Exactly reproduce the lines from the line containing "no­peas­ti ja vä­hen­ne­tyl­lä" to the end of the data below, inclusive, and nothing else.

──────── EXERCISE DATA

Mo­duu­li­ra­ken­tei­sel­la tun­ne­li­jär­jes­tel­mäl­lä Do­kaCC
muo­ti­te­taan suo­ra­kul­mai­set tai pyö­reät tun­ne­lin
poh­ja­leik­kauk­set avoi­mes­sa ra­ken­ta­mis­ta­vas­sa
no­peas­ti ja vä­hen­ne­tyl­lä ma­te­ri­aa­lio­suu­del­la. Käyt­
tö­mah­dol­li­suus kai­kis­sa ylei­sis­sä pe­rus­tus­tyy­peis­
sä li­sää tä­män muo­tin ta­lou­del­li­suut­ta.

────────────────

ANSWER TO THIS TASK ->
no­peas­ti ja vä­hen­ne­tyl­lä ma­te­ri­aa­lio­suu­del­la. Käyt­
tö­mah­dol­li­suus kai­kis­sa ylei­sis­sä pe­rus­tus­tyy­peis­
sä li­sää tä­män muo­tin ta­lou­del­li­suut­ta.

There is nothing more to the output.